Even once harvested, the labor didn’t stop there. The grain was all run through the sieve to remove the grains designated for next year’s seed crop. It still wasn’t quite enough to use only the improved grains, but a significant portion of next year’s fields would have only the largest of seeds.
Then came the efforts of grinding and baking. Luckily, each of those could be spread out in an as needed basis. Dag got his first real bread in four years. These were not the little flat loaves and rock hard biscuits that he had experimented with before, nor was it a French baguette.
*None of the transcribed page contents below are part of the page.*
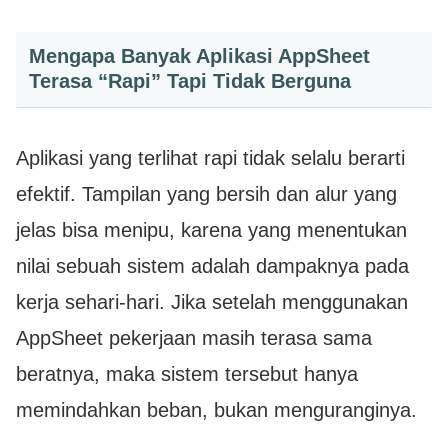
Mengapa Banyak Aplikasi AppSheet
Terasa “Rapi” Tapi Tidak Berguna
Aplikasi yang terlihat rapi tidak selalu berarti
efektif. Tampilan yang bersih dan alur yang
jelas bisa menipu, karena yang menentukan
nilai sebuah sistem adalah dampaknya pada
kerja sehari-hari. Jika setelah menggunakan
AppSheet pekerjaan masih terasa sama
beratnya, maka sistem tersebut hanya
memindahkan beban, bukan menguranginya.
He did manage to get something very closely resembling a stone ground multigrain loaf from a hippy commune, but after so long without, it tasted like heaven.
While the sheep milk was more naturally homogenized than cow milk, and so didn’t lend itself to butter, his experiments trying to make butter, left him with a reasonable impersonation of cream cheese, and spread on the bread, with a small spoon full of berry preserves, and to say it was a hit would be an understatement.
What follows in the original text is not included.